##### STUDY MATERIAL #####
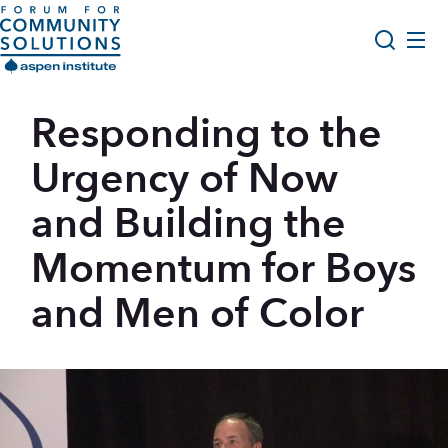
Skip to content
Aspen Forum For Community Solutions logo
About Us
Responding to the
Search
Opportunity Youth Forum
Urgency of Now
Impact & Resources
and Building the
Get Involved
Momentum for Boys
and Men of Color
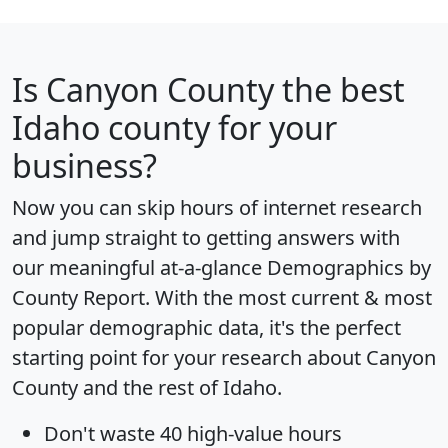
Is
Canyon County
the best
Idaho county for your
business?
Now you can skip hours of internet research
and jump straight to getting answers with
our meaningful at-a-glance
Demographics by
County Report
. With the most current & most
popular demographic data, it's the perfect
starting point for your research about Canyon
County and the rest of Idaho.
Don't waste 40 high-value hours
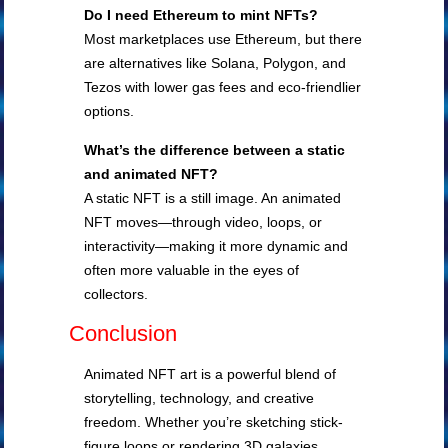
Do I need Ethereum to mint NFTs?
Most marketplaces use Ethereum, but there
are alternatives like Solana, Polygon, and
Tezos with lower gas fees and eco-friendlier
options.
What’s the difference between a static
and animated NFT?
A static NFT is a still image. An animated
NFT moves—through video, loops, or
interactivity—making it more dynamic and
often more valuable in the eyes of
collectors.
Conclusion
Animated NFT art is a powerful blend of
storytelling, technology, and creative
freedom. Whether you’re sketching stick-
figure loops or rendering 3D galaxies,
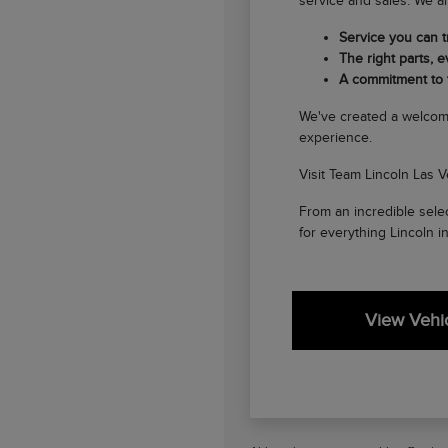
service and sales. We ar
Service you can tr
The right parts, ev
A commitment to
We've created a welcom
experience.
Visit Team Lincoln Las V
From an incredible selec
for everything Lincoln i
View Vehic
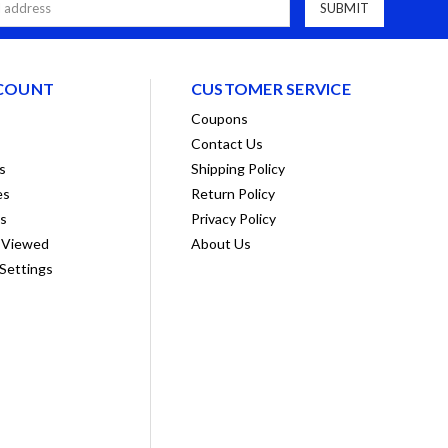
COUNT
CUSTOMER SERVICE
Coupons
Contact Us
s
Shipping Policy
es
Return Policy
ts
Privacy Policy
 Viewed
About Us
Settings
#####
PROBLEM DETAILS
Lines with the word "research" in them should be copied from the preceding records.

RESPONSE AREA
Now you can skip hours of internet research
starting point for your research about Canyon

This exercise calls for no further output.